Şeyleri var, şarkıları söylerlerdi. "Çıktık açık alınla, on yılda her savaştan on beş milyon genç yarattık her
yaştan." Duydun mu bunu? Behçet Kemal'indir galiba bu; 10. yıl Marşı. Hangi savaştan çıktık? Battık,
gittik. Onun için "E fe reeyte menittehaze ilâhehu hevâhu" Bu zamanın insanları hepsi kendi hevasında
yürümek ister. Kimse onlara hükmetmesin. En önde ben olayım diyor. Benden ileri kimse olmasın. 21.
asrın panaroması oldu bu.

Umumi görünüştür. Değişmedikten sonra hayır etmezler.
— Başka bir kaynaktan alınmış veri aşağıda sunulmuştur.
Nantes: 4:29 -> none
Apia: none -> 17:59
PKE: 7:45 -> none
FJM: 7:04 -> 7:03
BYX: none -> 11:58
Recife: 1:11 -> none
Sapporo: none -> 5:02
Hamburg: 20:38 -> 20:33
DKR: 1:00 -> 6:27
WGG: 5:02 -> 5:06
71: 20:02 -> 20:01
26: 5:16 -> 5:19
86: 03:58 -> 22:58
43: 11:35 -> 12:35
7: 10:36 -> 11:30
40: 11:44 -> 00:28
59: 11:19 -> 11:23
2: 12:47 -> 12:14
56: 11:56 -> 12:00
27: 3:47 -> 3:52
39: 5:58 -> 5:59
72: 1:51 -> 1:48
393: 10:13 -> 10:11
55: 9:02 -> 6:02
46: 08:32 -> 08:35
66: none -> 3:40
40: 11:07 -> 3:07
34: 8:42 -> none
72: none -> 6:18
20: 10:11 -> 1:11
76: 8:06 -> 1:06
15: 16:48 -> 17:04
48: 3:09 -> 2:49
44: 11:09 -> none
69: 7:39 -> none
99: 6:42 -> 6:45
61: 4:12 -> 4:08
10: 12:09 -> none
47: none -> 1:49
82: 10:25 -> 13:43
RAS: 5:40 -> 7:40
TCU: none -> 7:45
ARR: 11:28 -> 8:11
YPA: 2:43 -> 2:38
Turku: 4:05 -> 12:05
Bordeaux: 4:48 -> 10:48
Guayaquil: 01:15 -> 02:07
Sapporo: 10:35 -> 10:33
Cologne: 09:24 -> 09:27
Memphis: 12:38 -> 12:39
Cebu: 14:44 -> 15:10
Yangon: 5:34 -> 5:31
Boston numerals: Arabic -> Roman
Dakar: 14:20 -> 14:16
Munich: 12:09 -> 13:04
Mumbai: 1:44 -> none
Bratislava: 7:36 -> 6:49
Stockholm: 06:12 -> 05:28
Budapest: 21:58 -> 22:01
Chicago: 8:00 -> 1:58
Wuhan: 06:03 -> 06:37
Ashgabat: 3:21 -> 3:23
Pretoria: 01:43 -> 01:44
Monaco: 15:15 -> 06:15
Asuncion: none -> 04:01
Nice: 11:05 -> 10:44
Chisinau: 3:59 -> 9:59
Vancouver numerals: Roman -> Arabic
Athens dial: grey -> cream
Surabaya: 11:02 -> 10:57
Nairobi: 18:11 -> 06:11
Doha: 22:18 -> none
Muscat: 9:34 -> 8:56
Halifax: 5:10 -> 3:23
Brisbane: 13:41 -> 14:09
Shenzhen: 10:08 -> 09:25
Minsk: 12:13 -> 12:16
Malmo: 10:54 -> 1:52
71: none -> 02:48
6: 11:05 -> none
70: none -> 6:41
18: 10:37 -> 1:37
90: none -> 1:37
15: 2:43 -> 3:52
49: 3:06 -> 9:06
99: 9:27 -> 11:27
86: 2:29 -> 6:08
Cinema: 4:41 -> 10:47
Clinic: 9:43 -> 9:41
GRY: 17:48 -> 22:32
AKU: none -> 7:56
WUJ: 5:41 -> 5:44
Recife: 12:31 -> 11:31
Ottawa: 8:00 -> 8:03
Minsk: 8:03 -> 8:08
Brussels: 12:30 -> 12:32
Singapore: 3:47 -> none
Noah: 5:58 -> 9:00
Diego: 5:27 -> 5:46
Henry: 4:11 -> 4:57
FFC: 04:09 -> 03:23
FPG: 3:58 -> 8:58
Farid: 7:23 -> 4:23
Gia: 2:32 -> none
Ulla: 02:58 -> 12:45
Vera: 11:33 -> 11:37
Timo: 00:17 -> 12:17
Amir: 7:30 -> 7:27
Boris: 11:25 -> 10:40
Birbirlerini yiyip, tüketecekler. Bir de deriz ki
Cenab-ı Mevla Besmele'yi tutanları kayıracak Sultan göndersin. Arzumuz odur ki Besmele'yi
unutturmasın Cenab-ı Hak. Bismillahirrahmanirrahim diyelim. Diyelim yükselelim. Gam ve kasvet
kalbimizde kalmaz. Ey Rabbımız, Subhanımız, Sultanımız. Habibi Ekremi'nin hürmetine bize Sahiblik
yapacak Sultan gönder. Mehdi (as)'ı gönder. Cahillerimizi öğretecek Sultanı gönder, Sen bilirsin Ya Rabbi.

www.saltanat.org Page 4
Tövbe Ya Rabbi, tövbe Ya Rabbi, tövbe Estağfirullah.

İşte budur. Budur işimiz oğlum, ne yapalım. Bu bir kaç sözü işte bu vakit kalbimize verilen birkaç söz var
da söyleyip dururuz. Anlayan anlar, anlamayan başını bir kayadan öbür kayaya vuracaktır. Tövbe Ya
Rabbi, Tövbe Ya Rabbi, Tövbe Estağfirullah. Bismillahirrahmanirrahim. Bismillahirrahmanirrahim.
Bismillahillezi le yedurru me'a ismihi şey'un fil ardi vela fis'semai ve huves-semiul aliym. Ne baş ağrısı
görürsün, ne karın ağrısı.

Allah. Affeyle Allah'ım. Ol Habibi Ekrem'in hürmetine bize Sahiblik yapacak kullarını gönder. Muhteşem
Sultanımız'ı gönder. Fatiha. Onun hizmetiyle şereflenelim. Bu bu kadardır. Kısa bir şeydir ama bizim
halimize göredir. Daha fazlasını Kıyamete kadar söylesek bitmez. Lakin insanoğlu bir aç olmuş. Az az bir
şeyler veriliyor gökyüzünden maide, sofra bekleyen insanlar olduk burada. İniyor, gökyüzünden iniyor.

Lakin kırbaçlayarak iniyor. Yağan kar, yağan dolu, yağan yağmur kırbaçlayaraktan iniyor. Çünkü Allah'ını
tanımayan kavımlardır bu insanlar. Allah bizi onlardan etmesin. Eşhedü en la İlahe İll'Allah ve eşhedü
enna Seyyidina Muhammedun Abduhu, Habibuhu ve Resuluh. İmanla yaşatsın bizi. Hepimizi de iman
yoluna yürütecek Sahib ve Sultan göndersin oğlum. Akıbetiniz hayır olsun. Gününüz hayır olsun. Sıhhat
afiyetle yaşayın, şerefle yaşayın. Dünyanız ve ahiretiniz şerefli olsun. Fatiha.